UT attempts to address sexual misconduct with expanded faculty, staff training

Maria Mendez

In an anonymous spreadsheet listing accounts of sexual misconduct in academia, UT appears multiple times.

The spreadsheet “Sexual Harassment In the Academy: A Crowdsource Survey,” first reported on by The Wall Street Journal in January, is completely anonymous and unverified but has garnered attention because of the widespread accounts of misconduct. The University said it is reviewing the allegations.

“The source of this information is unknown,” University communications strategist Shilpa Bakre said in an email. “However, the University takes all complaints of discrimination/harassment seriously. The Office of Inclusion and Equity is therefore reviewing the allegations.”

The spreadsheet mimics the “Shitty Men in Media” list, which along with news investigations of film producer Harvey Weinstein, forced the media to begin confronting issues of sexual misconduct last October. These revelations sparked the Me Too movement, which has spread to multiple industries, including universities.
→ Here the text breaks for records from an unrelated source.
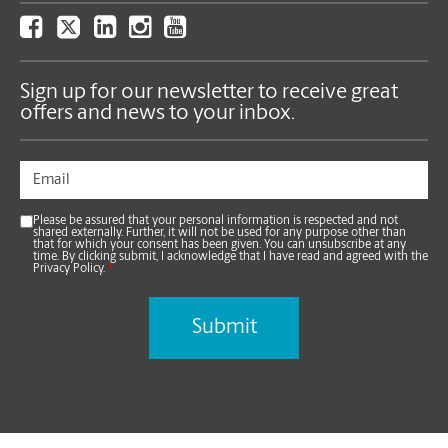
Sign up for our newsletter to receive great
offers and news to your inbox.
Please be assured that your personal information is respected and not
shared externally. Further, it will not be used for any purpose other than
that for which your consent has been given. You can unsubscribe at any
time. By clicking submit, I acknowledge that I have read and agreed with the
Privacy Policy.
*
The University is limited in its ability to investigate the anonymous claims because they are unofficially reported and some are decades old, Bakre said. More credible concerns about inappropriate employee behavior and sexual misconduct at UT have arisen due to recent investigations from the Austin American-Statesman. However, the University has been working to prevent sexual misconduct by expanding employee training since last spring, Bakre said.

After UT System’s 2017 Cultivating Learning and Safe Environments report revealed the prevalence of sexual misconduct at UT in March, the University decided to hire an education coordinator to develop comprehensive faculty and staff training on its policies against sexual misconduct and gender discrimination. Texas’ labor code requires state agencies, such as UT, to offer employees courses defining harassment, assault, stalking and interpersonal violence as employee misconduct. The courses must be taken within 30 days of employment.

In addition to these course modules, Bakre said the University has always offered in-person training for faculty and staff. But with the education coordinator, the University is working to expand in-person training on “prevention, culture of respect, and personal accountability,” Bakre said.

Through the expanded in-person training, the University hopes to better communicate ethics focusing on behavioral and cultural change. The University does not currently have a campus-wide requirement for the in-person trainings. Instead, departments can request or require the trainings for their employees.

In the 2016–2017 academic year, the Title IX office provided in-person training to 843 employees. In January, the education coordinator provided 528 employees with training. However, the University employs more than 11,000 personnel, 3,385 faculty members and over 10,000 student employees, according to 2017 UT System and UT data. 

Elizabeth Matlock, senior human resource coordinator for UT’s Harry Ransom Center, said she recently worked with the education coordinator to provide all of the Ransom Center’s staff in-person trainings. Unlike the required state modules, Matlock said the in-person training encouraged staff members to ask questions.

“We talked through several scenarios in small groups and were able to share perspectives and ask questions unique to our institution,” Matlock said in an email.

Government and Plan II senior Austin Smith took a similar in-person training as a resident assistant and said he hopes more University departments will offer in-person training to employees in order to combat sexual misconduct.

“I think that one solution is making sure that authorities on campus are aware of the nuances of (sexual misconduct),” Smith said.

Editor's Note: This story has been edited to clarify that in-person training was provided to 843 employees in the 2016-2017 academic year. A previous version stated that 843 in-person trainings were given in the 2016-2017 academic year. The Daily Texan regrets this error.